WASHINGTON -- If she weren't married to the man whose name is, at the moment, at least penciled in at the top of the Democratic ticket, if she weren't his No. 1 surrogate and booster and defender, Hillary Clinton might not vote for her husband in a primary election.
The white, 44-year-old, Yale-educated woman fits the profile of the Democratic voter who, midway through primary season, is the least enamored of Bill Clinton, whose momentum has been slowed by questions of honesty and character.
Ironically, the Arkansas governor's support in primary voting and opinion polls has been weakest among his peers: college-educated baby boomers. And women in the 30-to-49 age group -- a coveted bloc of voters perceived as vital to a presi
dential candidate's victory in the fall -- have been even more elusive than their male contemporaries.
"White women, particularly younger, college-educated women, are less supportive," says pollster Celinda Lake, whose firm, Greenberg-Lake, is the Clinton campaign's chief poll taker. "Clinton's message of opportunity and responsibility, his message of values, particularly appeals to older voters."
Not surprisingly, younger women's disaffection for Mr. Clinton, 45, also revolves around the "character issue," admits Ms. Lake, using the catchall phrase that has come to describe allegations of marital infidelity, draft evasion, conflict-of-interest deals and general honesty.
Some female baby boomers say Mr. Clinton lost their vote as soon as Gennifer Flowers surfaced with her bleached blond hair, her telephone tapes and her allegation that she and the governor had been lovers -- a claim Mr. Clinton denied.
"I don't trust him," said Cathy Sweeney, 40, of Bethesda, a working mother of four.

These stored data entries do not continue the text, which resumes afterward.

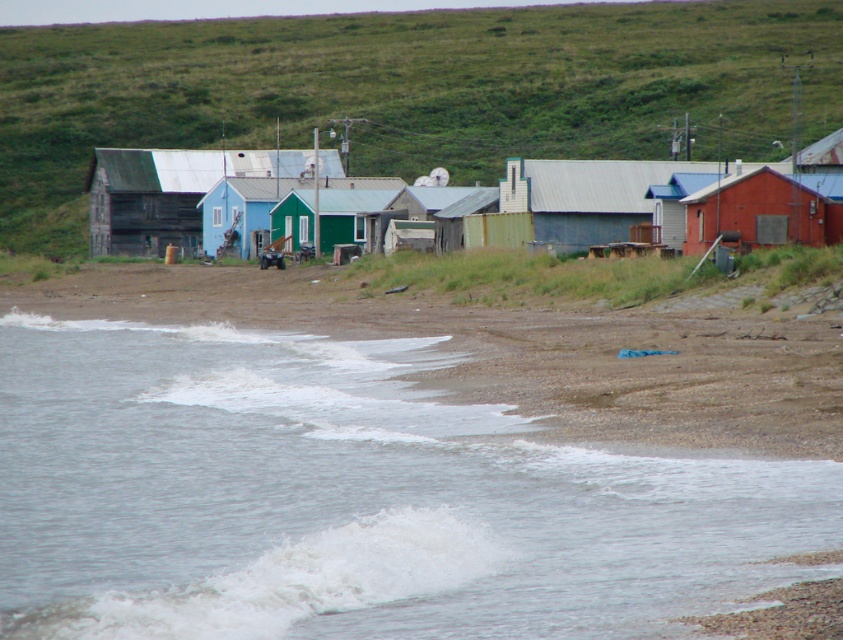 You are a hiker who has just arrived at the beach and wants to reach the wooden cabin at center. You see the green grassy hillside at upper center. Which direction should you walk to avoid the hillside and reach the cabin?

You should walk to the left side of the green grassy hillside at upper center to reach the wooden cabin at center since the hillside is on the right side of the cabin.

You are a hiker who has just arrived at the coastal area and wants to find the highest point to get a better view of the surroundings. You notice the green grassy hillside at upper center and the wooden cabin at center. Which one should you climb to get the higher vantage point?

The green grassy hillside at upper center has a greater height compared to the wooden cabin at center, so you should climb the green grassy hillside at upper center to get the higher vantage point.

You are standing at the point marked by the coordinates point (406, 92) in the coastal scene. Looking around, you see the blue house, green house, red house, and other small buildings. Which direction should you walk to reach the green grassy hillside at upper center?

The point (406, 92) is located at the green grassy hillside at upper center, so you are already there.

"What upsets me is his arrogance, his thinking that he can get away with something like that," she said, although she said she would vote for Mr. Clinton if he were the nominee. "There may not be any connection between having an extramarital affair and running the country, but I feel if his judgment is that questionable on matters I consider very important, I wouldn't want him making decisions on my behalf."
"It's a dishonesty issue," said Susan Coplin, 33, a Los Angeles lawyer. "I wouldn't stay married to him. I can't even stand to watch him anymore. He is good-looking and polished. But that works to his disadvantage vis-a-vis me. Now I have a totally different read on it."
These women are in one of the most sought-after groups of swing voters in the country, and their dissatisfaction with Mr. Clinton threatens to weaken his chances if he becomes the Democratic nominee against President Bush.
So far, strong support from older women has made up for the deficit of primary votes from younger to middle-aged women, so no overall gender gap has skewed voting for Mr. Clinton. But there are some gender differences among subgroups of voters that have escaped widespread notice. In last week's New York primary, for example, he earned 31 percent of the vote among Catholic men age 30 to 45, compared with 12 percent among Catholic women.
A recent survey by the Times Mirror Center for the People and the Press showed that 49 percent of women age 30 to 49 rate Mr. Clinton "very or mostly unfavorable," compared with 38 percent of men in that age group.
It's almost predictable that this segment of the electorate would recoil from Mr. Clinton, says Robert Abelson, professor of psychology and political science at Yale University. "Women of that age group, close to contemporaries of the Clintons, would be especially sensitive to questions of 'What is their marriage really like?' Hillary Clinton may be someone they can identify with," he said.
While older women may be "charmed" by the outgoing, articulate candidate, women closer to Mr. Clinton's age "may be keeping their distance," said Mr. Abelson. "Suspicion arises because he's charming."
Indeed, one 34-year-old Democrat from Middleburg, Va., suspects her negative response to Mr. Clinton could be "an extension of the cautions you learn about dating -- to steer away from someone who's good-looking and glib because you can't trust them."
Some believe such preoccupation with a candidate's persona and character reflects a generational change and an attitude specific to more recent generations of women.
"The younger generation of women are much tougher on issues surrounding alleged womanizing," said Jane Danowitz of the Women's Campaign Fund. "There's a whole new generation of people who are much purer about politics."
In the past, she said, before women's issues commanded much attention, "women were much more willing to overlook personal indiscretions" by candidates or politicians who championed women's rights in the political arena. Danowitz.
If young, college-educated women have failed to embrace the Clinton candidacy with fervor, men in this category have not sprinted that far ahead with support either.